Scheduled Downtime
On Tuesday 24 October 2023 @ 5pm MT the forums will be in read only mode in preparation for the downtime. On Wednesday 25 October 2023 @ 5am MT, this website will be down for maintenance and expected to return online later in the morning.
Normal Operations
The forums are back online with normal operations. If you notice any issues or errors related to the forums, please reach out to help@ucar.edu

Several errors when running scripts_regression_test.py

cdevaneprugh

Cooper
New Member
Update: I built the CAM and POP runs after loading python/2.7.14

Now I am trying to add the meta data and am getting a file not found error. Is the documentation on Python Tools | Community Earth System Model outdated? Their isn't even a "run" directory in the case directory that was created.
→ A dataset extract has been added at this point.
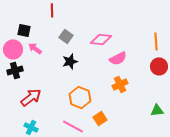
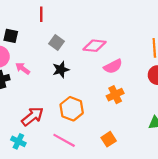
pink arrow: (35, 48) -> (23, 69), moved
red arrow: (31, 97) -> (32, 116), moved
orange square: (100, 118) -> (109, 139), moved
This is the command I am using to try and add meta data
$ ./addmetadata.sh --caseroot /blue/gerber/cdevaneprugh/earth_model_output/cime_output_root/ect_runs/case.cesm_tag.uf.000 --histfile /blue/gerber/cdevaneprugh/earth_model_output/cime_output_root/ect_runs/case.cesm_tag.uf.000/run/case.cesm_tag.uf.000.cam.h0.0001-01-01-00000.nc
 

jedwards

CSEG and Liaisons
Staff member
If there is no run directory under that case directory go to the case and do
./xmlquery RUNDIR
that should provide the path to the run directory.
 

cdevaneprugh

Cooper
New Member
Okay I found the run directory and .nc files. Using the same command as above I tried adding metadata to the files but got the following errors.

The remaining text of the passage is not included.